From a legal perspective, it is also important that before franchising, your brand is protected, including through the registration of trade marks. 

Additionally, you need to consider what makes your franchise attractive to franchisees. This fact will play into your recruitment strategies. Consider what franchise style you wish to create, including whether you want to give franchisees more or less control. Franchisees may prefer franchise opportunities with certain aspects, such as:

  • good work/life balance;
  • a business with a proven successful track record;
  • flexible hours;
  • working from home arrangements;
  • fair wages;
  • membership of the Franchise Association of New Zealand (FANZ); and
  • secure contractual relationships.

Crucially, you need to set out the terms of your relationship and other information in important documents, such as a:

Franchising a Delivery Business

Regarding your delivery business, how you franchise it will depend on what aspect your franchisees will replicate. You will also need to consider what support you will give them and what resources. For example, will you provide branded company vehicles for deliveries? Or will franchisees have to use their own vehicles? If you operate through an app or website booking system, this could allow for greater opportunities for franchisees to work from home, which may be more attractive for some.

What works for one franchise may not necessarily work for another, so you need to research what works for your particular market. Then, engage the aid of a franchise expert, who can give you tailored advice based on the unique position of your business.

Key Takeaways

Turning your delivery business into a delivery franchise can be a good way to grow your business and find new clients. First, however, you need to ensure your business is franchise-ready and appropriate for this model. This process requires good planning that tailors to your unique situation.

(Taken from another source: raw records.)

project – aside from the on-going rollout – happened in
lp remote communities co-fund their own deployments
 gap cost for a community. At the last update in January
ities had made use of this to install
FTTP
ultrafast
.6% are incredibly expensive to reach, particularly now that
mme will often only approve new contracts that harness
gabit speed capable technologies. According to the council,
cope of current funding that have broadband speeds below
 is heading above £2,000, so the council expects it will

If you need help with franchising your delivery business, our experienced franchise lawyers can assist as part of our LegalVision membership. For a low monthly fee, you will have unlimited access to lawyers to answer your questions and draft and review your documents. Call us today on 0800 005 570 or visit our membership page.

Frequently Asked Questions

What is a franchise?

A franchise is a business model that you may use to grow your business. You, as the franchisor, allow other parties, the franchisees, to replicate your business operations to create their own success. In return, you grow your brand and receive various fees or royalties.

How can I franchise my delivery business?

You need to determine what locations have a demand for the deliveries you provide. Then, find franchisees in that area, and determine the ongoing support you provide them.